Sembra un paradosso. Dopotutto, fin da piccoli ci ripetono – e ci ripetiamo – che occorre avere fiducia in noi stessi per aver successo nella vita. Eppure nel trading può essere un’arma a doppio taglio. Ovviamente, il consiglio va letto come “non avere troppa fiducia in se stessi”.

Il problema è che tutto, o quasi, nel trading cospira per far sentire il trader principiante un trader migliore di quello che è. Eccettuate le volte che perde, sia chiaro.
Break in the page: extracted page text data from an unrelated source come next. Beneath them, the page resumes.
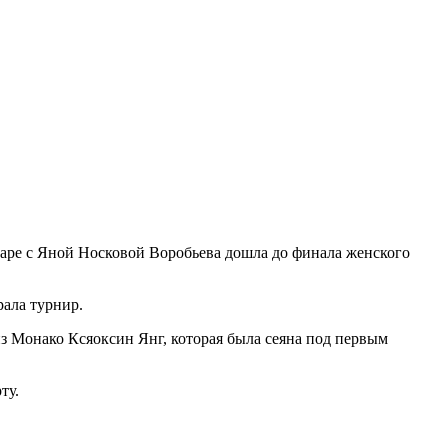
аре с Яной Носковой Воробьева дошла до финала женского
рала турнир.
из Монако Ксяоксин Янг, которая была сеяна под первым
ту.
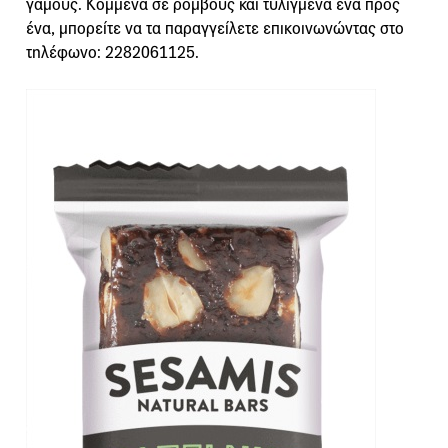
γάμους. Κομμένα σε ρόμβους και τυλιγμένα ένα προς
ένα, μπορείτε να τα παραγγείλετε επικοινωνώντας στο
τηλέφωνο: 2282061125.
Nel trading, soprattutto nella fase primordiale, le mezze misure non esistono.

L’esordiente che genere profitto da un trade tende a sopravvalutarsi, pervaso com’è dall’eccitazione e dalla consapevolezza di essere riuscito a guadagnare qualcosa così facilmente.

A questo sentimento se ne aggiungono due, contigui. Il primo è rappresentato dall’illusione del controllo. Quando la propria posizione si rivela vincente, quella successiva appare molto addomesticabile. Si ha la sensazione di aver imparato il necessario, o buona parte del necessario. Inutile dire che non è mai così. Il secondo sentimento – o per meglio dire atteggiamento – è l’autoassoluzione. E’ una sorta di difesa che il nostro cervello assume per limitare il dolore derivante dalla perdita. Molto banalmente, si tende a dare la colpa al fato cinico e baro quando si perde, e ad attribuirsi tutti i meriti quando si vince. Anche in questo caso, si tratta di una percezione sbagliata.

Comprendere l’esistenza di queste due derive è il primo passo per riuscire a fronteggiarle quando si presentano.